The BIA continues its tradition of opposing tax increases and supporting tax credits for businesses. Meanwhile, the BIA is hoping for state investment in initiatives that:

  • Expand public transportation systems, including rail and air travel, as well as New Hampshire’s road and bridge network, and support efforts to increase federal transportation aid to the state
  • Expand telecommunications infrastructure throughout the state to improve access and reliability
  • Improve job readiness skills for a multi-generational workforce including: improving links between New Hampshire’s education community and employers to foster work-readiness skills
  • Recruit, retain and train younger workers

When asked how the state should fund such initiatives while providing tax credits to businesses and minimizing taxes, Rupp deferred to lawmakers, saying “we certainly don’t have the in-depth knowledge of the budget and the way the state government operates that the policy makers do, so we would not be very specific in saying you should fund it in this manner.”

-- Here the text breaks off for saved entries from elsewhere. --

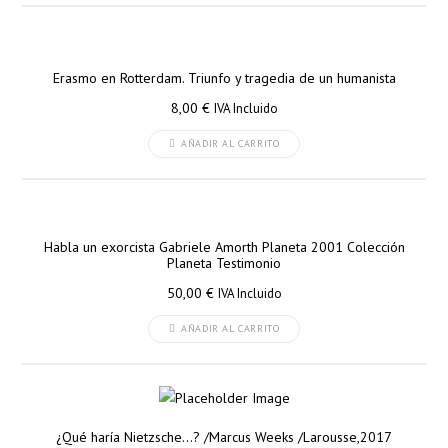
Erasmo en Rotterdam. Triunfo y tragedia de un humanista
8,00
€
IVA Incluido
AÑADIR AL CARRITO
Habla un exorcista Gabriele Amorth Planeta 2001 Colección
Planeta Testimonio
50,00
€
IVA Incluido
AÑADIR AL CARRITO
¿Qué haría Nietzsche…? /Marcus Weeks /Larousse,2017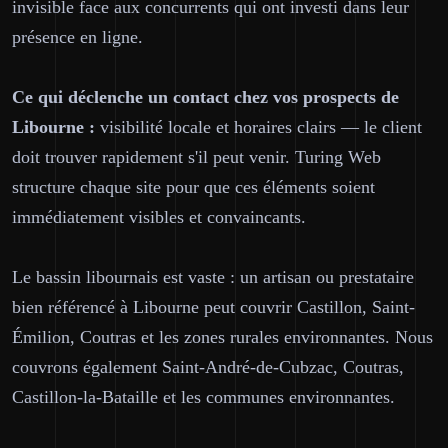
invisible face aux concurrents qui ont investi dans leur
présence en ligne.
Ce qui déclenche un contact chez vos prospects de
Libourne :
visibilité locale et horaires clairs — le client
doit trouver rapidement s'il peut venir. Turing Web
structure chaque site pour que ces éléments soient
immédiatement visibles et convaincants.
Le bassin libournais est vaste : un artisan ou prestataire
bien référencé à Libourne peut couvrir Castillon, Saint-
Émilion, Coutras et les zones rurales environnantes. Nous
couvrons également Saint-André-de-Cubzac, Coutras,
Castillon-la-Bataille et les communes environnantes.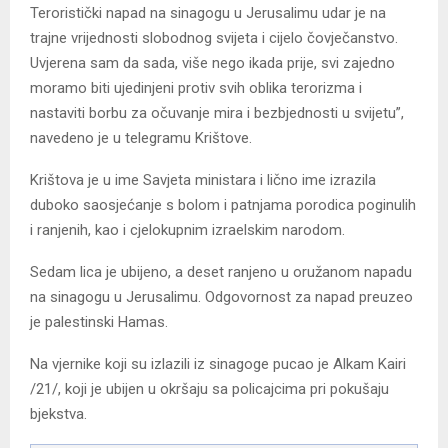
Teroristički napad na sinagogu u Jerusalimu udar je na
trajne vrijednosti slobodnog svijeta i cijelo čovječanstvo.
Uvjerena sam da sada, više nego ikada prije, svi zajedno
moramo biti ujedinjeni protiv svih oblika terorizma i
nastaviti borbu za očuvanje mira i bezbjednosti u svijetu”,
navedeno je u telegramu Krištove.
Krištova je u ime Savjeta ministara i lično ime izrazila
duboko saosjećanje s bolom i patnjama porodica poginulih
i ranjenih, kao i cjelokupnim izraelskim narodom.
Sedam lica je ubijeno, a deset ranjeno u oružanom napadu
na sinagogu u Jerusalimu. Odgovornost za napad preuzeo
je palestinski Hamas.
Na vjernike koji su izlazili iz sinagoge pucao je Alkam Kairi
/21/, koji je ubijen u okršaju sa policajcima pri pokušaju
bjekstva.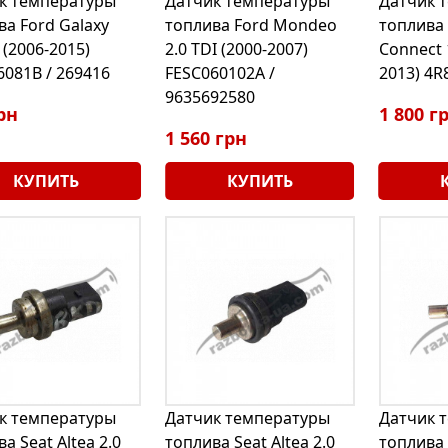
к температуры
Датчик температуры
Датчик 
ва Ford Galaxy
топлива Ford Mondeo
топлива 
 (2006-2015)
2.0 TDI (2000-2007)
Connect 
6081B / 269416
FESC060102A /
2013) 4
9635692580
рн
1 800 г
1 560 грн
КУПИТЬ
КУПИТЬ
к температуры
Датчик температуры
Датчик 
а Seat Altea 2.0
топлива Seat Altea 2.0
топлива 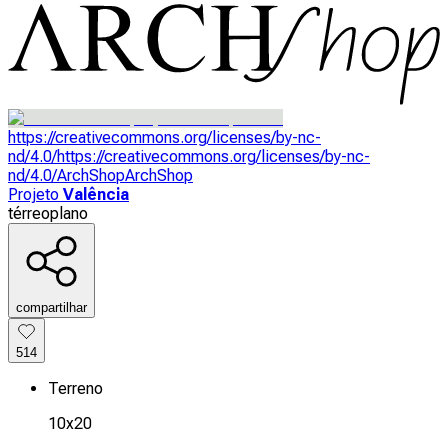
https://creativecommons.org/licenses/by-nc-
nd/4.0/
https://creativecommons.org/licenses/by-nc-
nd/4.0/
ArchShop
ArchShop
Projeto
Valência
térreo
plano
compartilhar
514
Terreno
10x20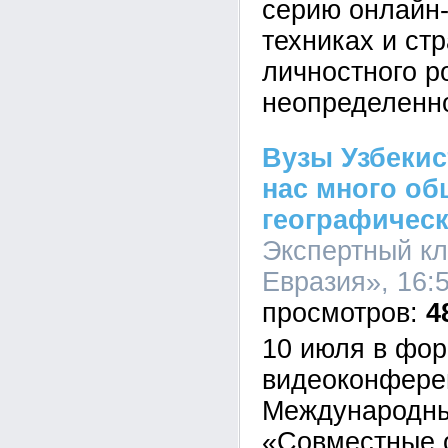
серию онлайн-
техниках и стр
личностного р
неопределенн
Вузы Узбекис
нас много об
географическ
Экспертный кл
Евразия», 16:5
4
10 июля в фо
видеоконфере
Международны
«Совместные 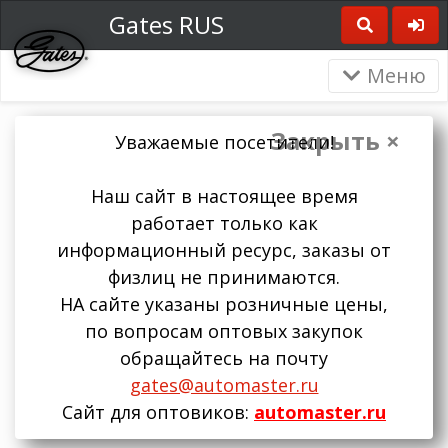
Gates RUS
Меню
Закрыть ×
Уважаемые посетители!
Наш сайт в настоящее время
работает только как
информационный ресурс, заказы от
физлиц не принимаются.
НА сайте указаны розничные цены,
по вопросам оптовых закупок
обращайтесь на почту
gates@automaster.ru
Сайт для оптовиков:
automaster.ru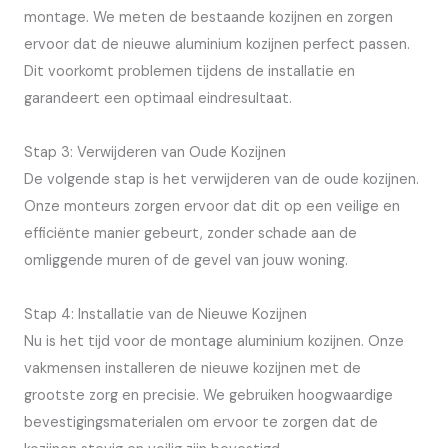
montage. We meten de bestaande kozijnen en zorgen
ervoor dat de nieuwe aluminium kozijnen perfect passen.
Dit voorkomt problemen tijdens de installatie en
garandeert een optimaal eindresultaat.
Stap 3: Verwijderen van Oude Kozijnen
De volgende stap is het verwijderen van de oude kozijnen.
Onze monteurs zorgen ervoor dat dit op een veilige en
efficiënte manier gebeurt, zonder schade aan de
omliggende muren of de gevel van jouw woning.
Stap 4: Installatie van de Nieuwe Kozijnen
Nu is het tijd voor de montage aluminium kozijnen. Onze
vakmensen installeren de nieuwe kozijnen met de
grootste zorg en precisie. We gebruiken hoogwaardige
bevestigingsmaterialen om ervoor te zorgen dat de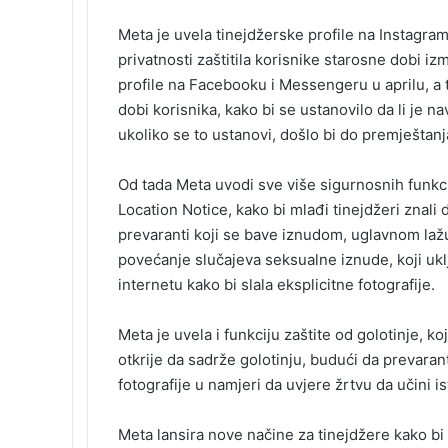
Meta je uvela tinejdžerske profile na Instagra
privatnosti zaštitila korisnike starosne dobi iz
profile na Facebooku i Messengeru u aprilu, a 
dobi korisnika, kako bi se ustanovilo da li je 
ukoliko se to ustanovi, došlo bi do premještanja
Od tada Meta uvodi sve više sigurnosnih funkcij
Location Notice, kako bi mlađi tinejdžeri znali 
prevaranti koji se bave iznudom, uglavnom lažu 
povećanje slučajeva seksualne iznude, koji uklj
internetu kako bi slala eksplicitne fotografije.
Meta je uvela i funkciju zaštite od golotinje, 
otkrije da sadrže golotinju, budući da prevaran
fotografije u namjeri da uvjere žrtvu da učini is
Meta lansira nove načine za tinejdžere kako bi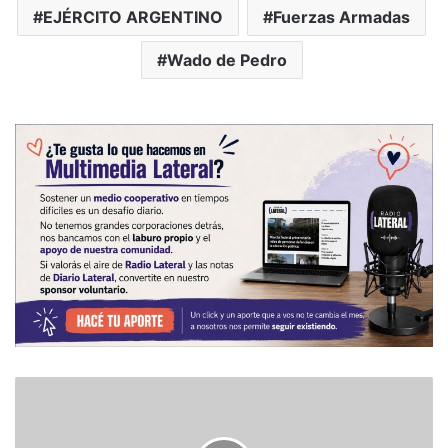
EJÉRCITO ARGENTINO
Fuerzas Armadas
Wado de Pedro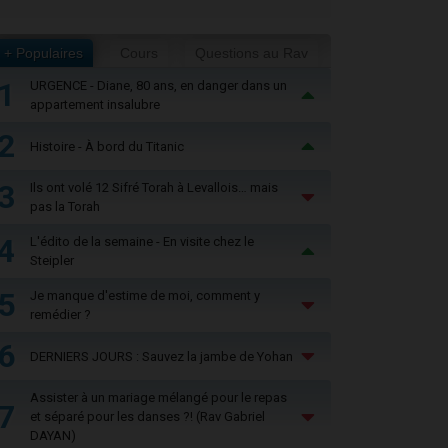
+ Populaires
Cours
Questions au Rav
1
URGENCE - Diane, 80 ans, en danger dans un
appartement insalubre
2
Histoire - À bord du Titanic
3
Ils ont volé 12 Sifré Torah à Levallois… mais
pas la Torah
4
L'édito de la semaine - En visite chez le
Steipler
5
Je manque d'estime de moi, comment y
remédier ?
6
DERNIERS JOURS : Sauvez la jambe de Yohan
Assister à un mariage mélangé pour le repas
7
et séparé pour les danses ?! (Rav Gabriel
DAYAN)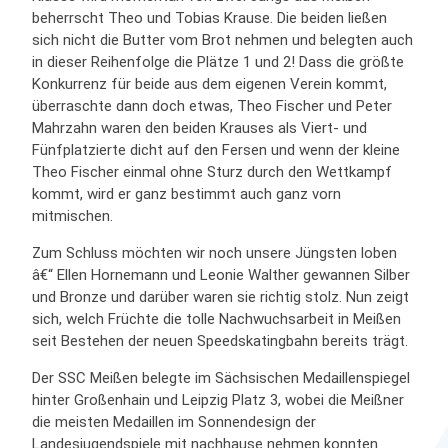
beherrscht Theo und Tobias Krause. Die beiden ließen
sich nicht die Butter vom Brot nehmen und belegten auch
in dieser Reihenfolge die Plätze 1 und 2! Dass die größte
Konkurrenz für beide aus dem eigenen Verein kommt,
überraschte dann doch etwas, Theo Fischer und Peter
Mahrzahn waren den beiden Krauses als Viert- und
Fünfplatzierte dicht auf den Fersen und wenn der kleine
Theo Fischer einmal ohne Sturz durch den Wettkampf
kommt, wird er ganz bestimmt auch ganz vorn
mitmischen.
Zum Schluss möchten wir noch unsere Jüngsten loben
â€“ Ellen Hornemann und Leonie Walther gewannen Silber
und Bronze und darüber waren sie richtig stolz. Nun zeigt
sich, welch Früchte die tolle Nachwuchsarbeit in Meißen
seit Bestehen der neuen Speedskatingbahn bereits trägt.
Der SSC Meißen belegte im Sächsischen Medaillenspiegel
hinter Großenhain und Leipzig Platz 3, wobei die Meißner
die meisten Medaillen im Sonnendesign der
Landesjugendspiele mit nachhause nehmen konnten.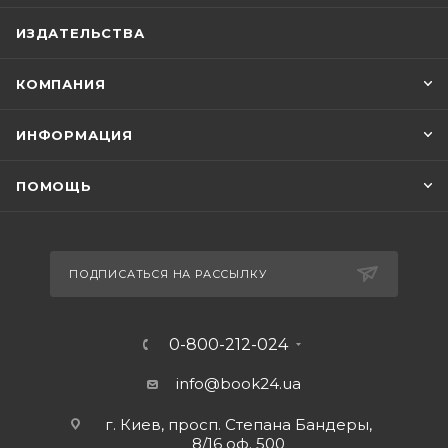
ИЗДАТЕЛЬСТВА
КОМПАНИЯ
ИНФОРМАЦИЯ
ПОМОЩЬ
ПОДПИСАТЬСЯ НА РАССЫЛКУ
0-800-212-024
info@book24.ua
г. Киев, просп. Степана Бандеры,
8/16 оф. 500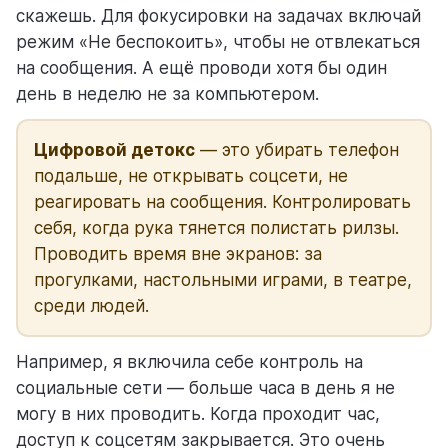
скажешь. Для фокусировки на задачах включай
режим «Не беспокоить», чтобы не отвлекаться
на сообщения. А ещё проводи хотя бы один
день в неделю не за компьютером.
Цифровой детокс
— это убирать телефон
подальше, не открывать соцсети, не
реагировать на сообщения. Контролировать
себя, когда рука тянется полистать рилзы.
Проводить время вне экранов: за
прогулками, настольными играми, в театре,
среди людей.
Например, я включила себе контроль на
социальные сети — больше часа в день я не
могу в них проводить. Когда проходит час,
доступ к соцсетям закрывается. Это очень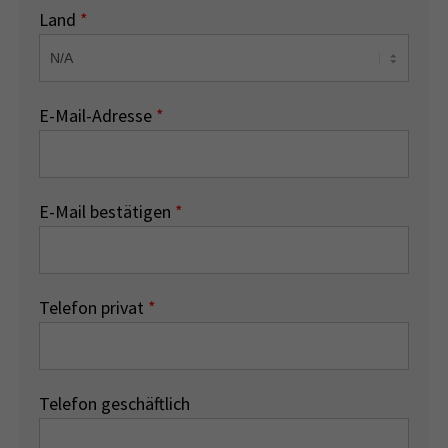
Land
*
E-Mail-Adresse
*
E-Mail bestätigen
*
Telefon privat
*
Telefon geschäftlich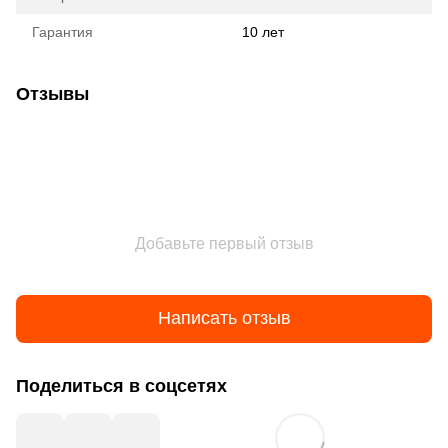
Гарантия
10 лет
Отзывы
Добавьте первый отзыв
Написать отзыв
Поделиться в соцсетях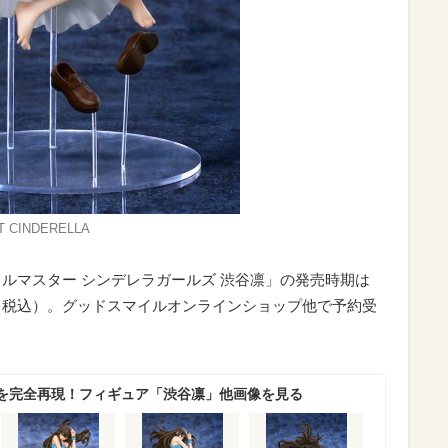
 CINDERELLA
 アイドルマスター シンデレラガールズ 渋谷凛」の発売時期は
84円（税込）。グッドスマイルオンラインショップ他で予約受
を完全再現！フィギュア「渋谷凛」他画像を見る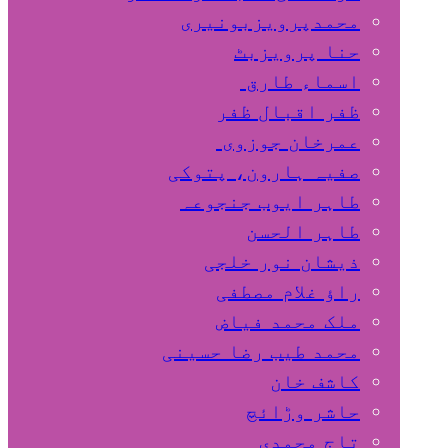
محمدپرویزبونیری
حنا پرویزبٹ
اسماء طارق
ظفر اقبال ظفر
عمرخان جوزوی
صفیہ ہارون، پتوکی
طاہر ایوب جنجوعہ
طاہر الحسن
ذیشان نور خلجی
راﺅ غلام مصطفی
ملک محمد فیاض
محمد طیب رضا حسینی
کاشف خان
حاشر وڑائچ
تاج محمدی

When it comes to unions, the BIA:

  • Supports private sector right-to-work legislation in New Hampshire
  • Opposes National Labor Relations Board rulemaking or congressional proposals that favor organized labor interests over those of business

With energy and the environment, the BIA hopes to:

  • Promote efforts to ensure that New Hampshire’s environmental regulations and statutes are not more burdensome than federal environmental regulations
  • Challenge environmental fees that inappropriately target any one sector of the population or economy
  • Water/sewer – Educate policy leaders and the public about water and wastewater treatment systems that are at the end of their design life and/or exceeding capacity

CORRECTION: In an earlier version of this blogpost, we misspelled Adrianne Rupp’s first name.